BERLIN: Les dirigeants allemands, français et britanniques se sont dit prêts dimanche à des "actions défensives nécessaires et proportionnées" face aux ripostes iraniennes afin de "détruire à la source" les capacités militaires de Téhéran.

"Nous prendrons des mesures pour défendre nos intérêts et ceux de nos alliés dans la région", potentiellement en empêchant la République islamique de tirer des missiles et des drones, a mis en garde le groupe E3, qui rassemble les trois puissances, dans une déclaration commune.

Téhéran a répliqué à l'offensive américaine et israélienne débutée samedi avec des frappes tous azimuts contre plusieurs pays voisins, notamment ceux abritant des bases américaines, et Israël, où neuf personnes ont été tuées dimanche selon les secours.

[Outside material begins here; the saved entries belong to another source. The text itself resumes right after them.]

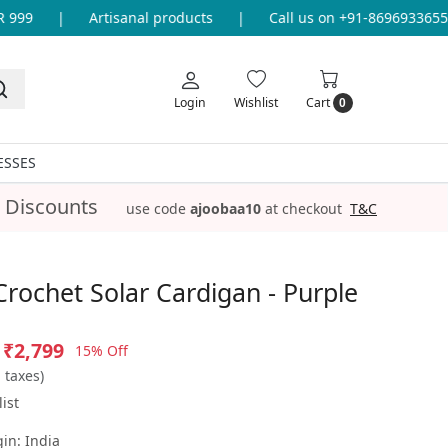
9
|
Artisanal products
|
Call us on +91-8696933655 for
Login
Wishlist
Cart
0
ESSES
 Discounts
use code
ajoobaa10
at checkout
T&C
Crochet Solar Cardigan - Purple
₹2,799
15% Off
l taxes)
ist
gin:
India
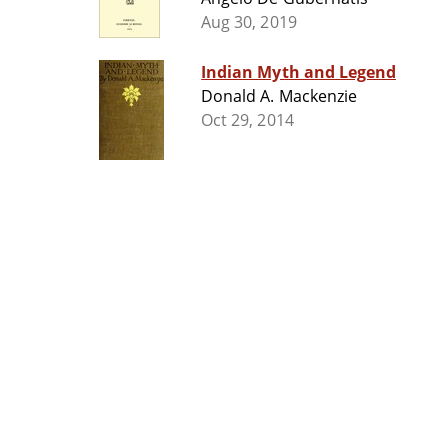
Aug 30, 2019
Indian Myth and Legend
Donald A. Mackenzie
Oct 29, 2014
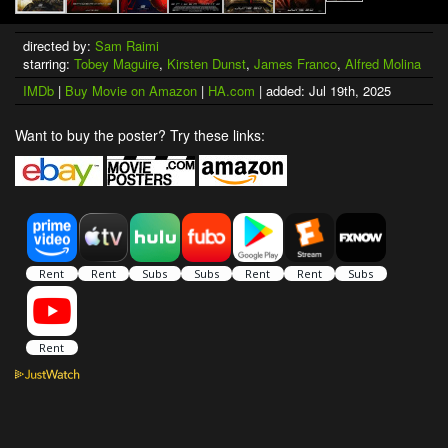
directed by:
Sam Raimi
starring:
Tobey Maguire
,
Kirsten Dunst
,
James Franco
,
Alfred Molina
IMDb
|
Buy Movie on Amazon
|
HA.com
| added: Jul 19th, 2025
Want to buy the poster? Try these links:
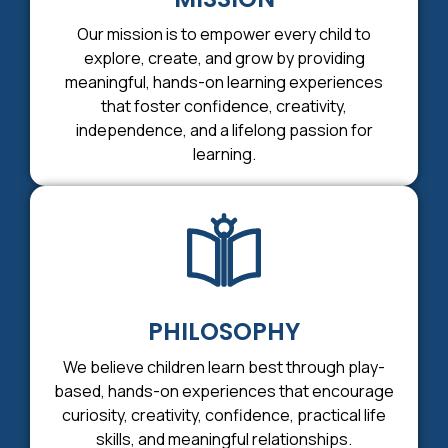
Our mission is to empower every child to
explore, create, and grow by providing
meaningful, hands-on learning experiences
that foster confidence, creativity,
independence, and a lifelong passion for
learning.
PHILOSOPHY
We believe children learn best through play-
based, hands-on experiences that encourage
curiosity, creativity, confidence, practical life
skills, and meaningful relationships.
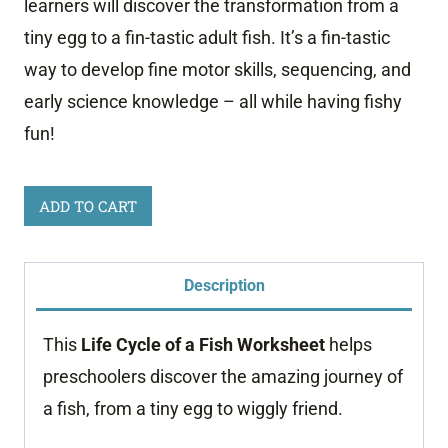
learners will discover the transformation from a
tiny egg to a fin-tastic adult fish. It’s a fin-tastic
way to develop fine motor skills, sequencing, and
early science knowledge – all while having fishy
fun!
Life
ADD TO CART
Cycle
of
Description
a
Fish
This
Life Cycle of a Fish Worksheet
helps
Worksheet
preschoolers discover the amazing journey of
quantity
a fish, from a tiny egg to wiggly friend.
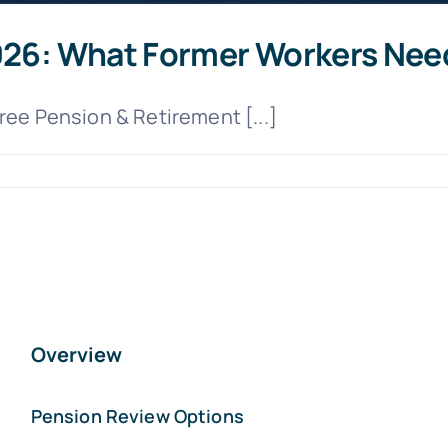
2026: What Former Workers Nee
Free Pension & Retirement [...]
Overview
Pension Review Options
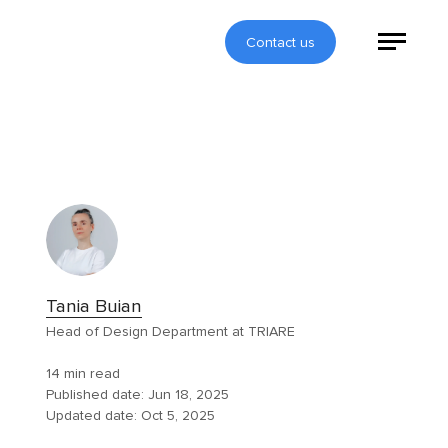
Contact us
Tania Buian
Head of Design Department at TRIARE
14 min read
Published date:
Jun 18, 2025
Updated date:
Oct 5, 2025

Les dirigeants européens se disent "consternés" par ces attaques "à l'aveugle et disproportionnées" qui touchent des pays du Moyen-Orient non impliqués dans l'opération militaire initiale.

Les frappes "ont ciblé nos alliés proches et menacent notre personnel militaire et nos civils dans toute la région", ajoute le communiqué.

Berlin, Paris et Londres discuteront de ces mesures défensives avec les États-Unis et leurs alliés dans la région.

Dimanche, Washington a aussi fait état des premiers soldats américains tués dans le cadre de l'opération qui a mené à la mort du guide suprême iranien, l'ayatollah Ali Khamenei.

L'Iran ne se fixe "aucune limite" dans son droit à se défendre, a déclaré dimanche le ministre iranien des Affaires étrangères, Abbas Araghchi, dans un entretien avec la chaîne de télévision américaine ABC. "Ce que font les États-Unis est un acte d'agression. Ce que nous faisons, c'est nous défendre. C'est très différent", a-t-il insisté.